[Page images and extracted text]
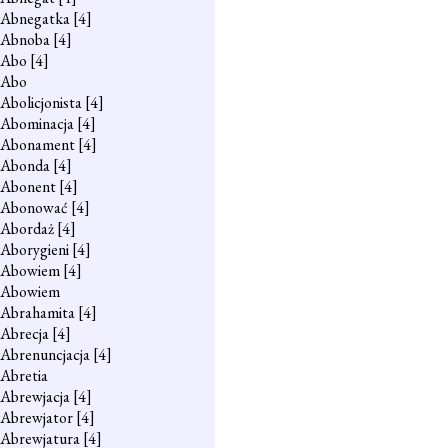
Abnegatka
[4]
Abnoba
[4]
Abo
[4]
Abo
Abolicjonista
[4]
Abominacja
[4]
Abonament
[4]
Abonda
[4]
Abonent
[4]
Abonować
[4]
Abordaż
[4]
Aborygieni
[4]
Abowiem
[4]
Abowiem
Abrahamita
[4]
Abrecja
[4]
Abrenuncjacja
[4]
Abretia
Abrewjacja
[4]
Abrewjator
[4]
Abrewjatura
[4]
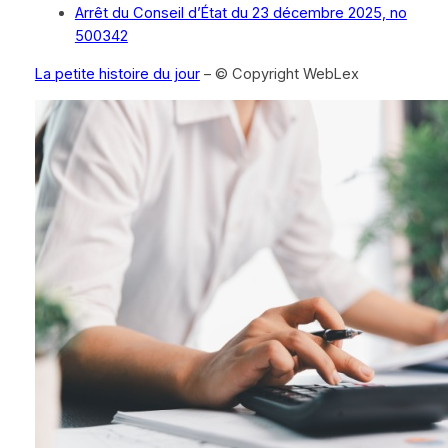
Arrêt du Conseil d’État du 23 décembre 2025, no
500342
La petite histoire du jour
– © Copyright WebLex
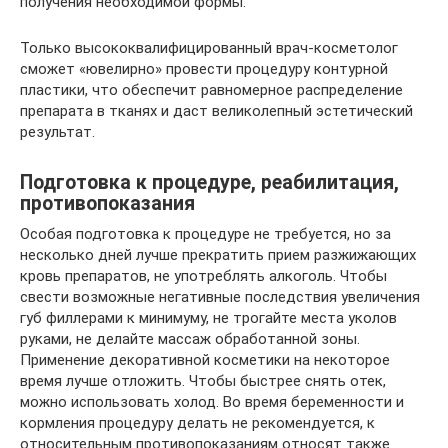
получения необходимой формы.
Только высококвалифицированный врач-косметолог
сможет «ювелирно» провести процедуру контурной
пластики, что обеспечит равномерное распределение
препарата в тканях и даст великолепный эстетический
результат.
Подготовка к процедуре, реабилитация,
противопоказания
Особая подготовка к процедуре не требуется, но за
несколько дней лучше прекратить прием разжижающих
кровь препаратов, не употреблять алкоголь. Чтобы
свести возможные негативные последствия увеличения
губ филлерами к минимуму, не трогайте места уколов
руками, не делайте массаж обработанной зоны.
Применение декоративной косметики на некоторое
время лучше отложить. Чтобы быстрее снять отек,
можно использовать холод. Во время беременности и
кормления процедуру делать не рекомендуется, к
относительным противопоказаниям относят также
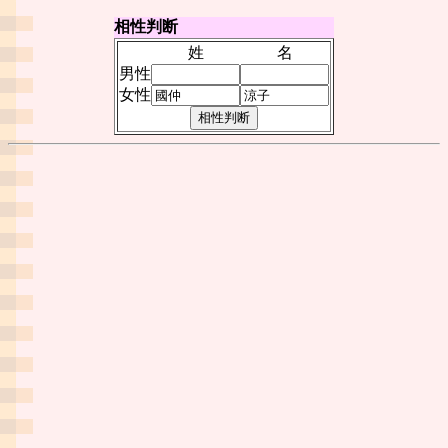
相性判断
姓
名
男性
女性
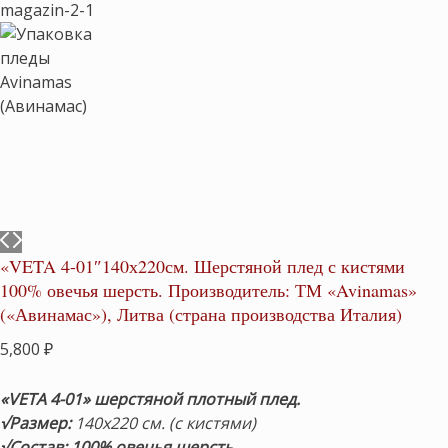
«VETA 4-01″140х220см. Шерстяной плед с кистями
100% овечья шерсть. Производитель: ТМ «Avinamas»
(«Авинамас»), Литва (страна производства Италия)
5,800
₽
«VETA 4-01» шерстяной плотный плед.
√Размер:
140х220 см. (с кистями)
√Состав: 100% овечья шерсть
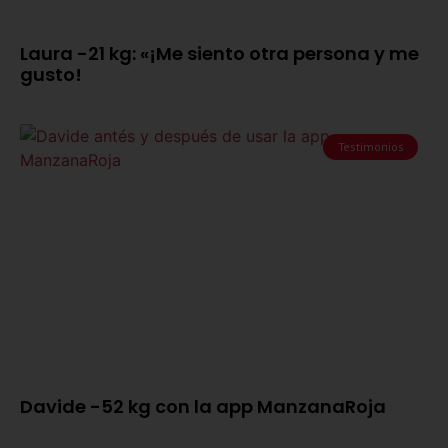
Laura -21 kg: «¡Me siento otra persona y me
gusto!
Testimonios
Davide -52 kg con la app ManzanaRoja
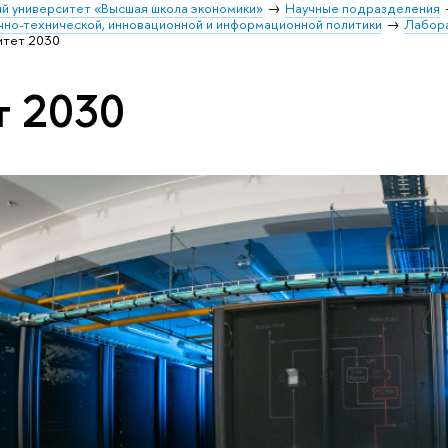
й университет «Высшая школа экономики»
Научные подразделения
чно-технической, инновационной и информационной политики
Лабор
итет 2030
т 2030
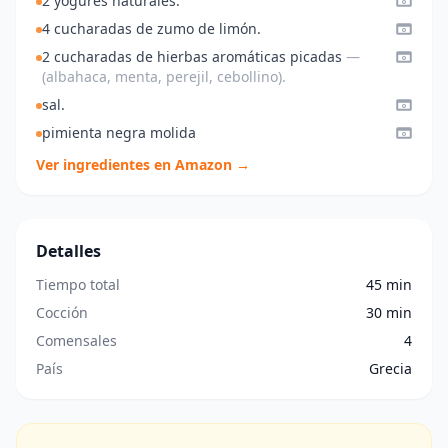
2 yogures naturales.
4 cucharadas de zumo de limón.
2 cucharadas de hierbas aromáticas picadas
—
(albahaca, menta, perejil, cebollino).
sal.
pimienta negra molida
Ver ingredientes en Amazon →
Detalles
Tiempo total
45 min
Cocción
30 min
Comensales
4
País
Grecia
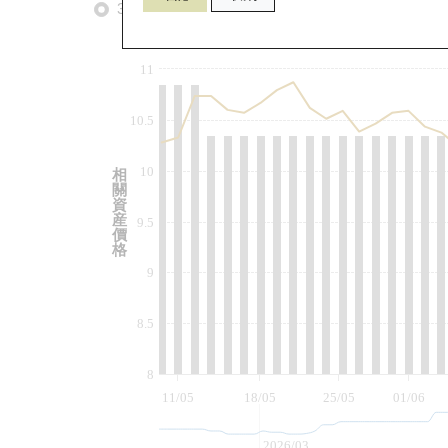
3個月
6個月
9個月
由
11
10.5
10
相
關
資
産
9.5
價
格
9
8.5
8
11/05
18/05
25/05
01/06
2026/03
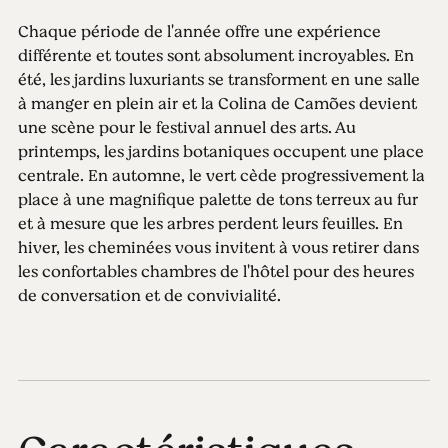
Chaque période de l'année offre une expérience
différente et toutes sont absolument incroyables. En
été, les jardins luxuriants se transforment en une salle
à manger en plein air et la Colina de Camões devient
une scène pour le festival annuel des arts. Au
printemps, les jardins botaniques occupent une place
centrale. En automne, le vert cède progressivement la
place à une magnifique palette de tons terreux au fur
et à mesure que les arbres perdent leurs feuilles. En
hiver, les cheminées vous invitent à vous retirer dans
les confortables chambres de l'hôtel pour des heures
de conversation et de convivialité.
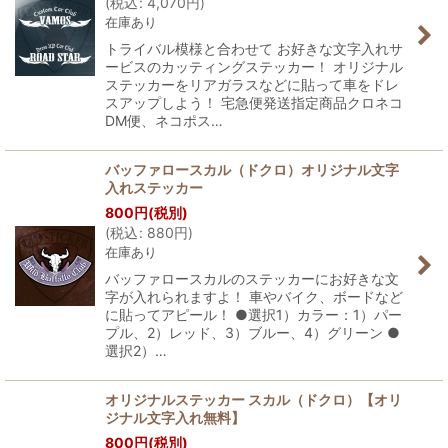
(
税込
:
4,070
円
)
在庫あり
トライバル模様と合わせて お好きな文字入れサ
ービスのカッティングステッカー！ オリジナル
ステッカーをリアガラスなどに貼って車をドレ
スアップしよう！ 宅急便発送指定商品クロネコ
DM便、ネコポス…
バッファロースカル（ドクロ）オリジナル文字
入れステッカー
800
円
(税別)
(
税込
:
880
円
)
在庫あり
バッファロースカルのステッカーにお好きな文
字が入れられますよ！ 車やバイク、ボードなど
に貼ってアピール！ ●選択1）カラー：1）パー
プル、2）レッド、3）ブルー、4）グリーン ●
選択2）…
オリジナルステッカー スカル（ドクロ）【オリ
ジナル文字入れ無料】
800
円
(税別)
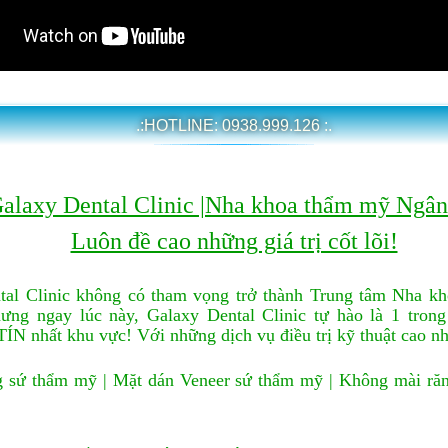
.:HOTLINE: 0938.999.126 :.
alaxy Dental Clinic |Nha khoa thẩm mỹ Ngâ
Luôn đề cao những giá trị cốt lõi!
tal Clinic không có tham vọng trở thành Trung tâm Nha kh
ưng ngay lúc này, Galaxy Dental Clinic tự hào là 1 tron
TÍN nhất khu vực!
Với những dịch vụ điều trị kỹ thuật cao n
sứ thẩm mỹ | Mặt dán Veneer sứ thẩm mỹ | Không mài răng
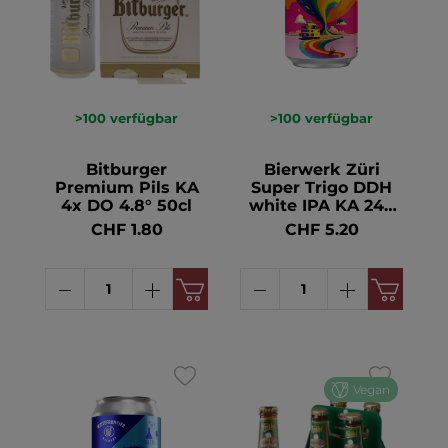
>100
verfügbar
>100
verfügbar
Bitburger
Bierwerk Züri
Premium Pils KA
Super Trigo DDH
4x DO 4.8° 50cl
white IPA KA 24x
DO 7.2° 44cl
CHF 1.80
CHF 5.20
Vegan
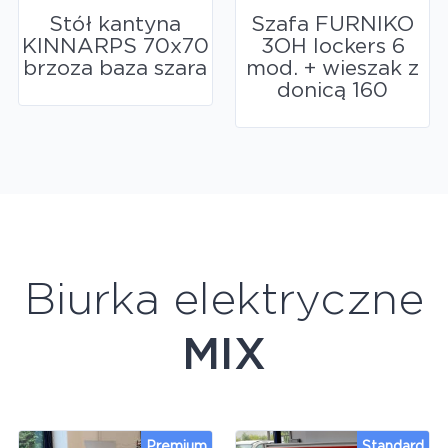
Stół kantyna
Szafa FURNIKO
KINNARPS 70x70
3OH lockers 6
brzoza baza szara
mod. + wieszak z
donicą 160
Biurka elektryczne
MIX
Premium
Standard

» DIRECTIONS FOR THIS TASK
The answer must be the lines from the first one in the records through the line containing "свести возможные негативные", copied exactly, with no pictures.

» OUTPUT FOR THIS EXERCISE
Abnegatka
[4]
Abnoba
[4]
Abo
[4]
Abo
Abolicjonista
[4]
Abominacja
[4]
Abonament
[4]
Abonda
[4]
Abonent
[4]
Abonować
[4]
Abordaż
[4]
Aborygieni
[4]
Abowiem
[4]
Abowiem
Abrahamita
[4]
Abrecja
[4]
Abrenuncjacja
[4]
Abretia
Abrewjacja
[4]
Abrewjator
[4]
Abrewjatura
[4]
Arrêt du Conseil d’État du 23 décembre 2025, no
500342
La petite histoire du jour
– © Copyright WebLex
получения необходимой формы.
Только высококвалифицированный врач-косметолог
сможет «ювелирно» провести процедуру контурной
пластики, что обеспечит равномерное распределение
препарата в тканях и даст великолепный эстетический
результат.
Подготовка к процедуре, реабилитация,
противопоказания
Особая подготовка к процедуре не требуется, но за
несколько дней лучше прекратить прием разжижающих
кровь препаратов, не употреблять алкоголь. Чтобы
свести возможные негативные последствия увеличения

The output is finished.